Task directions
All lines in the data bearing the string "Estate" should be identified and copied.

The records
------------------------
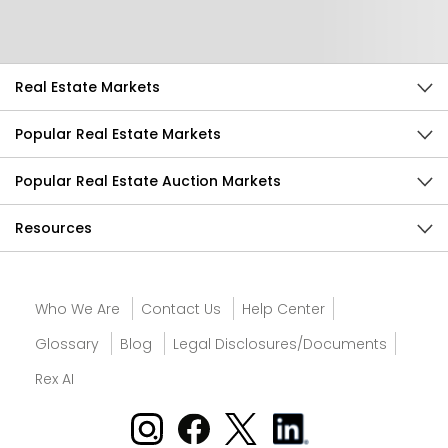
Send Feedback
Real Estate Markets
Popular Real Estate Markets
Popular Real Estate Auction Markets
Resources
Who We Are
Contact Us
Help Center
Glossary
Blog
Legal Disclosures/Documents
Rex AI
------------------------
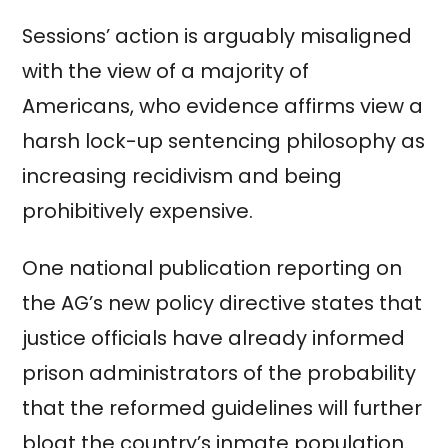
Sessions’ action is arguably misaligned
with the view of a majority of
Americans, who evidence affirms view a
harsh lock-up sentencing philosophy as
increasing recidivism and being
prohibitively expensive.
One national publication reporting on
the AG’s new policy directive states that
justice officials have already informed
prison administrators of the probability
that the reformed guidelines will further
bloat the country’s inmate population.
------------------------
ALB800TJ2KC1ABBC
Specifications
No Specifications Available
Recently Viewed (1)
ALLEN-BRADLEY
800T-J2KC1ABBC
------------------------
Answer space
Real Estate Markets
Popular Real Estate Markets
Popular Real Estate Auction Markets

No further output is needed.